What is required:
Your answer should hold all lines of the entries that include the word "accès".

┌─ Data extract

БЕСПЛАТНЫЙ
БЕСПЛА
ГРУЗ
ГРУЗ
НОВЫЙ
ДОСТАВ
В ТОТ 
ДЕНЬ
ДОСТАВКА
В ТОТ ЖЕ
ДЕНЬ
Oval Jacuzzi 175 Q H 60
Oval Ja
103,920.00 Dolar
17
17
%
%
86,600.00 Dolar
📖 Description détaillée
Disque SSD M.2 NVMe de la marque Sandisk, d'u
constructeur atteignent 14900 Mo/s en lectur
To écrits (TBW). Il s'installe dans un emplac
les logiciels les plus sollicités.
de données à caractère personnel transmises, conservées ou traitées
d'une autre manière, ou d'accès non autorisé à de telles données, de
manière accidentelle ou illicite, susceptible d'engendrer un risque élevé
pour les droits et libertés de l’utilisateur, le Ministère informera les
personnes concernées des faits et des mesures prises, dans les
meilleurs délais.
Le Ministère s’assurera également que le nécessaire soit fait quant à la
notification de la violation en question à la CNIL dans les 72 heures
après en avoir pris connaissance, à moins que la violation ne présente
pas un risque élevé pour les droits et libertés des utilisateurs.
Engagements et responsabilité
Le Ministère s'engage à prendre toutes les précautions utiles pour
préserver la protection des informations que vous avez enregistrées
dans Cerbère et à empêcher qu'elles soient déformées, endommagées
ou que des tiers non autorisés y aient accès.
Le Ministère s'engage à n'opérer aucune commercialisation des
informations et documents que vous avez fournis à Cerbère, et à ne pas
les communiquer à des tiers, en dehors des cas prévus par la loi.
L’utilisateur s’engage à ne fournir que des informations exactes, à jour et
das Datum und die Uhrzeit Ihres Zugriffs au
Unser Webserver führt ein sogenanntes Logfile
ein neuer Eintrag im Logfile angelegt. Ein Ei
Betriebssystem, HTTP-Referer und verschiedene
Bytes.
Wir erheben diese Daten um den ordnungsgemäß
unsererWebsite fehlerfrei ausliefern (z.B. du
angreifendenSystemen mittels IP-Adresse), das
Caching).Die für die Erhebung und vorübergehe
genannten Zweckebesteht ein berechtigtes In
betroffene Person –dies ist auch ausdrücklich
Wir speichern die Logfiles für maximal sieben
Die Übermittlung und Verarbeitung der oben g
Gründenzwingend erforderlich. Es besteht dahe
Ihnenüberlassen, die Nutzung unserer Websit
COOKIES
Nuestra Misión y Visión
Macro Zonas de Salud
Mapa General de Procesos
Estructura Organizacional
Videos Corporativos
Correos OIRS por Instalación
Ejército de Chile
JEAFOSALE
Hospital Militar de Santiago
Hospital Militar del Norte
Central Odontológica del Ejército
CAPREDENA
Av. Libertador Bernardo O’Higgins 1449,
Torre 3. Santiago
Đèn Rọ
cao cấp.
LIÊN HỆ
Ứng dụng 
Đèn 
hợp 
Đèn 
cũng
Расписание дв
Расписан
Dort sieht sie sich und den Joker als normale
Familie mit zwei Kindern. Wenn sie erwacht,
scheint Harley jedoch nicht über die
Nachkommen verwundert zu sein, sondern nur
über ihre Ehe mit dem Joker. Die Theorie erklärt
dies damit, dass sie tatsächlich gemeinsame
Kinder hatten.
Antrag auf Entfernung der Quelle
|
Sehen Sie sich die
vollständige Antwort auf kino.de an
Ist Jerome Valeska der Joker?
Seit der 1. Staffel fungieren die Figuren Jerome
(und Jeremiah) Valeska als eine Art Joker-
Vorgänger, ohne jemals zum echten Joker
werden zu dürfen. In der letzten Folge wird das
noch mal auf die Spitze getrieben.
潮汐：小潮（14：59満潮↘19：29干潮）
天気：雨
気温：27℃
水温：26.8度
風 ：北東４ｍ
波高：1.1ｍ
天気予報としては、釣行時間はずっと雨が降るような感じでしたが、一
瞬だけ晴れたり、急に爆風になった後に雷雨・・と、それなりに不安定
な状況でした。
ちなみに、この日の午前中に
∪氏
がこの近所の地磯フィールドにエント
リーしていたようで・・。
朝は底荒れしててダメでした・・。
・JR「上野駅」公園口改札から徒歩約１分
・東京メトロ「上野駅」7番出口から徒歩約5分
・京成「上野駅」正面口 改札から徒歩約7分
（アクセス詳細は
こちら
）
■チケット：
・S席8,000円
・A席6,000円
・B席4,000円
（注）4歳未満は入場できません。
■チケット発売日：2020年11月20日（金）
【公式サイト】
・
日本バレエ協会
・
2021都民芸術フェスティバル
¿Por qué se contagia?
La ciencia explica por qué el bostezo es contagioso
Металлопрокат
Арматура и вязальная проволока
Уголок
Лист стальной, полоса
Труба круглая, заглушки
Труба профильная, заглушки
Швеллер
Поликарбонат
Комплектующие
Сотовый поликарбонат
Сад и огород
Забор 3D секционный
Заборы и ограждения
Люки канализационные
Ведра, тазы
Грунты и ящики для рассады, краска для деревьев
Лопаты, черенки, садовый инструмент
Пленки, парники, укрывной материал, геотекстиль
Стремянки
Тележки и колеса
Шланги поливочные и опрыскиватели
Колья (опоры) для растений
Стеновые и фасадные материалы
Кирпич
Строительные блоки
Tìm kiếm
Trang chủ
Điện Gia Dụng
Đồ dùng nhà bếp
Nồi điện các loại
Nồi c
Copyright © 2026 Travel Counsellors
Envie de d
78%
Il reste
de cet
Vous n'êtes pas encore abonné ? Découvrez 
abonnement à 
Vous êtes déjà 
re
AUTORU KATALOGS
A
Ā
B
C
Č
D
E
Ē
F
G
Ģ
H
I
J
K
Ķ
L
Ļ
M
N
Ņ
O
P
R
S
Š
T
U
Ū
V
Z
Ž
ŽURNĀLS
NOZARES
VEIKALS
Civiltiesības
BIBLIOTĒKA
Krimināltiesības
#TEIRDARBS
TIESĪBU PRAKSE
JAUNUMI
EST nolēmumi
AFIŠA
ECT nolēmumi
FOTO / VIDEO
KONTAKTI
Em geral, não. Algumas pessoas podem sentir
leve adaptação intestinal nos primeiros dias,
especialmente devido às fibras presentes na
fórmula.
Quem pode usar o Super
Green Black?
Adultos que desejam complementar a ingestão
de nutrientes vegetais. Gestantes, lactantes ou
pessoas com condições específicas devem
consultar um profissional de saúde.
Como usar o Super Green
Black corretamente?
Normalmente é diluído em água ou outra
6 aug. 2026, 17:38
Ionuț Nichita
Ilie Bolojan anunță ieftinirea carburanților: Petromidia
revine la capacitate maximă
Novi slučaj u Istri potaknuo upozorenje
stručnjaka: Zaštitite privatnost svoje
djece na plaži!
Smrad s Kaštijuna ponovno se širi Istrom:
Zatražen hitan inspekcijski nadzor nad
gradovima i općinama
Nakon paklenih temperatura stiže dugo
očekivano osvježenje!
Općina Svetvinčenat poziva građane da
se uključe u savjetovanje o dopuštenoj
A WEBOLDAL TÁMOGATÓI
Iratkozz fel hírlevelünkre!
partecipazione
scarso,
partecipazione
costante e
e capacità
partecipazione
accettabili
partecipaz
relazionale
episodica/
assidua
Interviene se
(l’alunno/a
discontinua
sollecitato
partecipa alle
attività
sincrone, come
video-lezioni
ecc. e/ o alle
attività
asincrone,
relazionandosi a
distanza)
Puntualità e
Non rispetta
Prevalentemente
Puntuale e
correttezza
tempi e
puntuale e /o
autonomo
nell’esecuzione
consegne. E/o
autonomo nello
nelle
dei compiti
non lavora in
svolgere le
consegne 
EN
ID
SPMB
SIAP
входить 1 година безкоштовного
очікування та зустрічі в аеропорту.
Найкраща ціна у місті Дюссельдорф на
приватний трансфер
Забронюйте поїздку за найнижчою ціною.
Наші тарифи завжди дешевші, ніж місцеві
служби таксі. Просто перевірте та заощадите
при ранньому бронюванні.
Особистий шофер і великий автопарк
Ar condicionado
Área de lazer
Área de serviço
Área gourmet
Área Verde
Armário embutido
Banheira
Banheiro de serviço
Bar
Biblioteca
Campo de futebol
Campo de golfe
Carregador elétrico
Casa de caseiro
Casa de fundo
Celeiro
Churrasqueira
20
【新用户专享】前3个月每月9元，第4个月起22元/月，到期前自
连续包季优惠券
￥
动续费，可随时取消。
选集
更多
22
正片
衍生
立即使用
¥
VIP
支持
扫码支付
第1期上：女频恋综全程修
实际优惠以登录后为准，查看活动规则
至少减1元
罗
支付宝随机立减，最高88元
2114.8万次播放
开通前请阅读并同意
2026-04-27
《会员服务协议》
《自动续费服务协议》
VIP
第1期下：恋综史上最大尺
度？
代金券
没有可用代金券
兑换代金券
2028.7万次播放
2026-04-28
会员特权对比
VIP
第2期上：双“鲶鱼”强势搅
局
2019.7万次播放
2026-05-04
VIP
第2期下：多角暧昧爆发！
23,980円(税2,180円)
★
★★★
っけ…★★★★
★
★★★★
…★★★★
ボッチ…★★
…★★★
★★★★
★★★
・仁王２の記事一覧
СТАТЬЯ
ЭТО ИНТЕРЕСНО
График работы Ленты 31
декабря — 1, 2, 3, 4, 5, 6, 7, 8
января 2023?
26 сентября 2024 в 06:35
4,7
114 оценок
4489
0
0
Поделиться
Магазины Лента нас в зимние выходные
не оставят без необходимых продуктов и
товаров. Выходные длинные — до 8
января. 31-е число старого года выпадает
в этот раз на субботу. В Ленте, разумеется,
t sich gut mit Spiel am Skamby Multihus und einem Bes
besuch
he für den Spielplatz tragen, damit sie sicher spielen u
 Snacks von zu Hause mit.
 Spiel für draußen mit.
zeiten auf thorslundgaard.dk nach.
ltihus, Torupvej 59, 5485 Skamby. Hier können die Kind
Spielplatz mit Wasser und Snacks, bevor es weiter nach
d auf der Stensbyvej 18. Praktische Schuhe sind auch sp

└─

Answer to this task:
d'une autre manière, ou d'accès non autorisé à de telles données, de
ou que des tiers non autorisés y aient accès.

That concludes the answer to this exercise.